* _TASK TO CARRY OUT_: Each line starting at the one that contains "xmlsitemap-7.x-2.0-rc2.si.po" and ending at the one that contains "xmlsitemap-7.x-2.0-rc2.te.po" must be returned exactly, and the rest of the listing is left out.

* _SUPPLIED DATA_:
----

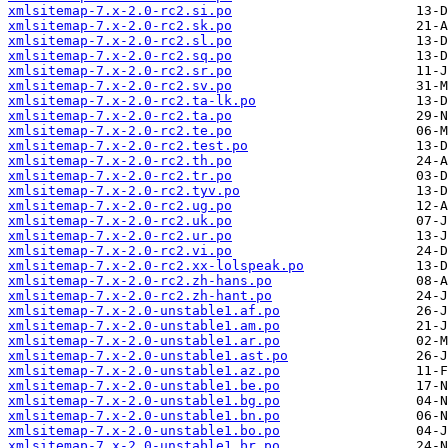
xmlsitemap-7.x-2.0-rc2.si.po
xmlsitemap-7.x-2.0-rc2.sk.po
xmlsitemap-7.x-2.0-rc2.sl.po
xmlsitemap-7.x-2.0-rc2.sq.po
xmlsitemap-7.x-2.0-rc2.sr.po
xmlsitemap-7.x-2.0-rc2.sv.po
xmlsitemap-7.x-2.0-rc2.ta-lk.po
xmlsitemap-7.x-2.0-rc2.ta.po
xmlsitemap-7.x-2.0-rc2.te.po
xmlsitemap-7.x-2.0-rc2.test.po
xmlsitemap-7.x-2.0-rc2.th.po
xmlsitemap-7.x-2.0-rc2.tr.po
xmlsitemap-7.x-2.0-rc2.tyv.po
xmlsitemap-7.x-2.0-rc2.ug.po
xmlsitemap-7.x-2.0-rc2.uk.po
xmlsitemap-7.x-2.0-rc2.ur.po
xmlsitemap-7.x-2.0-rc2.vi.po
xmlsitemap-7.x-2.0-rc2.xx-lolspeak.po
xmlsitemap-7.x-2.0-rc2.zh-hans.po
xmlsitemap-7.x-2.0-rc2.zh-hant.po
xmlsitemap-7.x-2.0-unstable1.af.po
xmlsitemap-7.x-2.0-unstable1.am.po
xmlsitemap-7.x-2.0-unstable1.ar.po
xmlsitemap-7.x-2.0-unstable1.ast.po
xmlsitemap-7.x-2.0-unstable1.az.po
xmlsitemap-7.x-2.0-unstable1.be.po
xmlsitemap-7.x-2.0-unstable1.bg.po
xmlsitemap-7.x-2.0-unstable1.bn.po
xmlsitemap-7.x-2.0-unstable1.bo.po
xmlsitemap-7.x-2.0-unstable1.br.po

----

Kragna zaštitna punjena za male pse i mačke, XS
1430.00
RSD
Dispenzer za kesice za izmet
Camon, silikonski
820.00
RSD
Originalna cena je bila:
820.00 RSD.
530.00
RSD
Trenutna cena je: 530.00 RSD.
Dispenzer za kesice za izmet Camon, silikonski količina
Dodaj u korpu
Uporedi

----

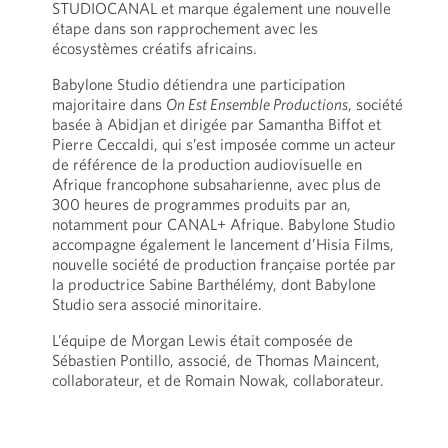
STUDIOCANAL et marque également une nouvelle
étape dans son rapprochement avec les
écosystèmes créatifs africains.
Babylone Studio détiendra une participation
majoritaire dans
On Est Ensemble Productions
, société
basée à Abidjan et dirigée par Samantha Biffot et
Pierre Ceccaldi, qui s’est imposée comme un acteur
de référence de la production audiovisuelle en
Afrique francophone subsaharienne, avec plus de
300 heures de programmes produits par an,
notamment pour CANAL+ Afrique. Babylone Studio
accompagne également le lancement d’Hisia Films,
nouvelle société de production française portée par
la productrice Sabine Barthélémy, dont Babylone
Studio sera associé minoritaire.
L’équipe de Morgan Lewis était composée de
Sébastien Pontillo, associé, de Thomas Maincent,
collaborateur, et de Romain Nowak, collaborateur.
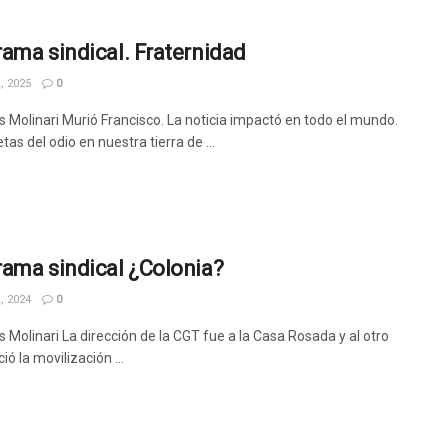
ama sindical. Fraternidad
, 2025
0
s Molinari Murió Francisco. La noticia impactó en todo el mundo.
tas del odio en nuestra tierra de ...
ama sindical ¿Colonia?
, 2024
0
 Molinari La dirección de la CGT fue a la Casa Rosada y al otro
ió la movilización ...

----

* _SOLUTION FOR THIS PROBLEM_:
xmlsitemap-7.x-2.0-rc2.si.po
xmlsitemap-7.x-2.0-rc2.sk.po
xmlsitemap-7.x-2.0-rc2.sl.po
xmlsitemap-7.x-2.0-rc2.sq.po
xmlsitemap-7.x-2.0-rc2.sr.po
xmlsitemap-7.x-2.0-rc2.sv.po
xmlsitemap-7.x-2.0-rc2.ta-lk.po
xmlsitemap-7.x-2.0-rc2.ta.po
xmlsitemap-7.x-2.0-rc2.te.po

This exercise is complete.